CORNEILLE (Guillaume Cornelis Beverloo) — né le 4 juillet 1922 à Liège (Belgique) ; décédé le 5 septembre 2010 à Auvers-sur-Oise (France).

Corneille est un artiste moderne néerlandais. Son travail se déploie essentiellement sous forme de peinture, mais aussi de gravure, de sculpture ou de céramique. Il est l’un des fondateurs du mouvement CoBrA (pour : Copenhague, Bruxelles, Amsterdam). Vivement colorées, avec des contours nettement dessinés, les formes dansent sur les toiles de Corneille. Dans un style faussement naïf qui n’est pas sans rappeler Gauguin et Matisse, les peintures de Corneille cultivent une rondeur enfantine, où l’imaginaire charnel du corps féminin rejoint le corps félin. Femmes opulentes, chats, oiseaux, soleils, visages en demi-lune et pleine lune simultanées… Ses tableaux sont imprégnés d’Afrique du Nord et laissent poindre des rémanences de mythologies égyptiennes (comme la déesse lionne, Sekhmet).

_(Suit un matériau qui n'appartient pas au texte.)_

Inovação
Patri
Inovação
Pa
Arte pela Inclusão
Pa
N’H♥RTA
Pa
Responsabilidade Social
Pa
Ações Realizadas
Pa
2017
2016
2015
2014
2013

Corneille : CoBrA (1948-1951), la peinture expressive et les imaginaires féconds

Avec CoBrA, la peinture s’émancipe des contraintes et conventions de l’art moderne pour mieux s’ouvrir aux imaginaires culturels internationaux. Explorer les mythologies, les images des magies et croyances. Si CoBrA est une aventure fulgurante dans le ciel de l’art européen, elle n’en persiste pas moins sous forme d’une longue traîne lumineuse dans le travail postérieur de Corneille. Tout un vocabulaire visuel de la fécondité peuple ses œuvres. Et de la fascination pour les déserts arides (Mexique, Afrique du Nord…) émane une promesse de fertilité, de création. L’arc-en-ciel, signe de pluie irrigante, revient ainsi de manière récurrente dans ses toiles.

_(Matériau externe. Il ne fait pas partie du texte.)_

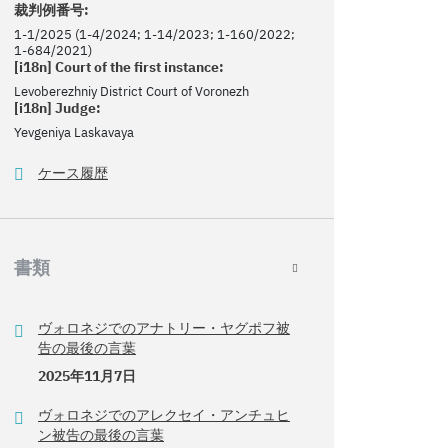
裁判例番号:
1-1/2025 (1-4/2024; 1-14/2023; 1-160/2022;
1-684/2021)
[i18n] Court of the first instance:
Levoberezhniy District Court of Voronezh
[i18n] Judge:
Yevgeniya Laskavaya
ケース履歴
書類
ヴォロネジでのアナトリー・ヤグポフ被
告の最後の言葉
2025年11月7日
ヴォロネジでのアレクセイ・アンチュヒ
ン被告の最後の言葉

Saisir la fugacité du vif au moyen de symboles éternels (figures, couleurs, rythmes)

Si la peinture de Corneille se nourrit des imaginaires culturels du monde entier, elle ne semble en prélever que la partie charnue, la part de joie. Ces tableaux fonctionnent ainsi comme une ode à la force vitale, au féminin, aux fruits édéniques à goûter sans délai. Et paradoxalement, à force de tumultes colorés, d’oiseaux de paradis et de passage, d’arcs-en-ciel et de poitrines généreuses, c’est aussi l’éphémère de la vie qui exsude. Mais le travail de Corneille est également intimement lié à la reconstruction de la scène artistique européenne de l’après Seconde Guerre mondiale. En 1959 et 1964, Corneille participe ainsi successivement à la Documenta II et à la Documenta III. En évoluant au fil de cinq décennies, l’œuvre de Corneille aura ainsi progressivement dépassé la quête des archétypes. Y renonçant même, en un sens, pour se concentrer sur des symboles de joie plus intimes.